5

My Excel document my.xlsx has two Sheets named Sheet1 and Sheet2. I want to read all worksheets in an Excel workbook using fread function from data.table R package. The following code just read the active worksheet. Wonder how to read all worksheets without knowing their names. Thanks

df3 <- data.table::fread("in2csv my.xlsx")
> names(df3)
[1] "A" "B"
> df3
   A  B
1: 1  2
2: 2  4
3: 3  6
4: 4  8
5: 5 10
MYaseen208
  • 22,666
  • 37
  • 165
  • 309
  • 1
    Can't you use `readxl` or `openxlsx` (https://stackoverflow.com/questions/27713310/easy-way-to-export-multiple-data-frame-to-multiple-excel-worksheets) – akrun Jun 11 '19 at 14:12
  • 2
    Yes, I can use `readxl`, `rio` or `openxlsx`. But the size of my actual file is more than **300MB** that's why requires the use of `data.table::fread`. Any thoughts, please. – MYaseen208 Jun 11 '19 at 14:14
  • 1
    It does not have this functionality. I'm not sure if the fread algorithm would be helpful if adapted to do it, but you could look into it by following the instructions here https://github.com/Rdatatable/data.table/wiki/Support – Frank Jun 11 '19 at 14:17
  • [This](https://stackoverflow.com/a/52339878/9841389) might be of interest. – ismirsehregal Jun 11 '19 at 15:24
  • Save your Excel worksheets as CSV files using Excel or Open Office. Then you can trivially use fread. – Roland Jun 11 '19 at 15:33
  • @Roland: Not able to open **xlsx** file of size more than **400 MB**. – MYaseen208 Jun 11 '19 at 15:39
  • @ismirsehregal: I used the same commands. – MYaseen208 Jun 11 '19 at 15:40
  • 2
    So, how were these files created? And what genius decided that this was a good file format for the task? – Roland Jun 11 '19 at 15:44
  • 1
    Then you may have also seen [this](https://csvkit.readthedocs.io/en/1.0.3/scripts/in2csv.html)? `--write-sheets WRITE_SHEETS The names of the Excel sheets to write to files, or "-" to write all` – ismirsehregal Jun 11 '19 at 15:57

1 Answers1

6

I used openxlsx::read.xlsx the last time I needed to read many sheets from an XLSX.

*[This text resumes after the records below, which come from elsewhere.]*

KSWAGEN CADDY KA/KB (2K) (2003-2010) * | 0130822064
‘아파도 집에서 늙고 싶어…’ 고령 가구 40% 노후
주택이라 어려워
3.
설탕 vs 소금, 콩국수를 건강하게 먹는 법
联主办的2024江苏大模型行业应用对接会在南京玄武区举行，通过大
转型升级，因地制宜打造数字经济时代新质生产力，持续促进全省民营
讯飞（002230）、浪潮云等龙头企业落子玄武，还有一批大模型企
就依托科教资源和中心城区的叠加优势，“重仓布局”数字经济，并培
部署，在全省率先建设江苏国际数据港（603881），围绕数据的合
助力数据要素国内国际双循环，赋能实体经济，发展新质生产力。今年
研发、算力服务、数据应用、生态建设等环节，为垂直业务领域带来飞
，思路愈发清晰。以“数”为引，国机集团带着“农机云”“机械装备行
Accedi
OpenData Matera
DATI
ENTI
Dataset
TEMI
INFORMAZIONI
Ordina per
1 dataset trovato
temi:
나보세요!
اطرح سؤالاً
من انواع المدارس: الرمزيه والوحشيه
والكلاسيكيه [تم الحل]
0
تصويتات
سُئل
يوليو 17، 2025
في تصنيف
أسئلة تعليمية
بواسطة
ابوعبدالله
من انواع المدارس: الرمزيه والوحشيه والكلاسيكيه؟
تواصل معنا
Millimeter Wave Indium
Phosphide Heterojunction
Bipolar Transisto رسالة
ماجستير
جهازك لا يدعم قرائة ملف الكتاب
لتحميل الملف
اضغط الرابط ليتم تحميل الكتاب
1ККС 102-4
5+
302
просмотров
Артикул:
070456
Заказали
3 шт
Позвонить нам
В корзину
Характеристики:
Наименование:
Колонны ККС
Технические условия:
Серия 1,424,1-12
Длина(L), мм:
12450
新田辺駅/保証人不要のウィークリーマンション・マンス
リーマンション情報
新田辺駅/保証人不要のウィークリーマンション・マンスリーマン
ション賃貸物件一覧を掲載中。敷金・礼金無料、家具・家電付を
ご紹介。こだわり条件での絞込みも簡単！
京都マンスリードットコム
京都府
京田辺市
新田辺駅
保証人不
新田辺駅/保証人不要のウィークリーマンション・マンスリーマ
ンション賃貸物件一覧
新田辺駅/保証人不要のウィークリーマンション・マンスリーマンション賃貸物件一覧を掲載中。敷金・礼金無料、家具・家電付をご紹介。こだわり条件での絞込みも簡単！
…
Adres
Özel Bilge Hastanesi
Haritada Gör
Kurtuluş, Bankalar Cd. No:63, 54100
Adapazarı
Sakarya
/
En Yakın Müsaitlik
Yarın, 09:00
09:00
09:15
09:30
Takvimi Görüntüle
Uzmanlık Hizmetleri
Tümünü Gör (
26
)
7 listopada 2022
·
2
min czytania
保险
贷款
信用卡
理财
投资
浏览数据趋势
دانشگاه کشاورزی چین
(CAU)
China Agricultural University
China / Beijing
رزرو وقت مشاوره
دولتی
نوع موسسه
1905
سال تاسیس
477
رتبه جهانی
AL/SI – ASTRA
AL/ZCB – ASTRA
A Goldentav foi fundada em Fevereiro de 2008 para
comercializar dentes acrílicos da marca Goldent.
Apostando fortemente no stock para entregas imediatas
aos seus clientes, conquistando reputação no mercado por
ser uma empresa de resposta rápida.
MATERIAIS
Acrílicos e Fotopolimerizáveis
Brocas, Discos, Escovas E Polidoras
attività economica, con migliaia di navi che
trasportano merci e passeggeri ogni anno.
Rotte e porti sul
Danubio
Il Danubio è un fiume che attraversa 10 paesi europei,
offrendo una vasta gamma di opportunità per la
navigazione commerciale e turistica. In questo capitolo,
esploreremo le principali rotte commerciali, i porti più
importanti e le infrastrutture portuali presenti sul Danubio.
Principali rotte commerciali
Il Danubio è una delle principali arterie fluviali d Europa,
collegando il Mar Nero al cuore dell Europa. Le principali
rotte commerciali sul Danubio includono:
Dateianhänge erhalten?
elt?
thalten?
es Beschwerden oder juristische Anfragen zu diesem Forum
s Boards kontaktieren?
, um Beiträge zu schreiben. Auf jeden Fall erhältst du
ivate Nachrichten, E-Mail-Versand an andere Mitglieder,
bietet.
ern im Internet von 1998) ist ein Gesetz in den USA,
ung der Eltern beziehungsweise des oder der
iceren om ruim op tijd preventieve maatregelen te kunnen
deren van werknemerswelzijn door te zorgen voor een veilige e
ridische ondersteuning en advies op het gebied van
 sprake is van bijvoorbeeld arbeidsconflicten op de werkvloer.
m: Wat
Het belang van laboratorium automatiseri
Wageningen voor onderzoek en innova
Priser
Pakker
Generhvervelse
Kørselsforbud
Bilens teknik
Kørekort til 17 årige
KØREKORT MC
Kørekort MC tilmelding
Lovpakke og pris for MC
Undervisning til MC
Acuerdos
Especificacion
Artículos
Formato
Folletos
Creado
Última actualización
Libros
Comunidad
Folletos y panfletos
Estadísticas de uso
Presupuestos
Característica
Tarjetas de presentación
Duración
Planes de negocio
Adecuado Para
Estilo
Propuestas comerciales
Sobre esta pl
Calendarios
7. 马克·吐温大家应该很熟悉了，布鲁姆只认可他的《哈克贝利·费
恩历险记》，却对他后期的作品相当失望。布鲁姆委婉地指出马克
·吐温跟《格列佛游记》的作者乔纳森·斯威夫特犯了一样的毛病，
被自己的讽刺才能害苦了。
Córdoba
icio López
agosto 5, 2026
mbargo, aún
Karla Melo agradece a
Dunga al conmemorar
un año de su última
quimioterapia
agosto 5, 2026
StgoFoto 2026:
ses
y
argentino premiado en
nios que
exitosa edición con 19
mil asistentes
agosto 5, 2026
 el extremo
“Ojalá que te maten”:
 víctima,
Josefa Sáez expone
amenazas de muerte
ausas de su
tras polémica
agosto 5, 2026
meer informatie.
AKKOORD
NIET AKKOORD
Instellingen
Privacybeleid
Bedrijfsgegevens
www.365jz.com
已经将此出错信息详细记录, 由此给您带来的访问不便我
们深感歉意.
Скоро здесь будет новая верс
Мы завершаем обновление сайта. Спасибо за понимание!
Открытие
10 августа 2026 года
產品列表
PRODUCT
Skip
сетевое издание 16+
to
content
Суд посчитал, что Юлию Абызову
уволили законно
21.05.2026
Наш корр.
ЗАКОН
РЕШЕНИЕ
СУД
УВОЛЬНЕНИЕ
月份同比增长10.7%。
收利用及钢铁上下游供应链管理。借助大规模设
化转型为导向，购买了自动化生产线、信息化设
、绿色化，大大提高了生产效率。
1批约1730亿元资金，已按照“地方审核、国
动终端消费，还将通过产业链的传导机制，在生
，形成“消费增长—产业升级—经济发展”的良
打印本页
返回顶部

#install.packages("openxlsx")
library(openxlsx)
#?openxlsx::read.xlsx

#using file chooser:
filename <- file.choose()
#or hard coded file name:
#filename <- "filename.xlsx"

#get all the sheet names from the workbook
SheetNames<-getSheetNames(filename)

# loop through each sheet in the workbook
for (i in SheetNames){

  #Read the i'th sheet
  tmp_sheet<-openxlsx::read.xlsx(filename, i)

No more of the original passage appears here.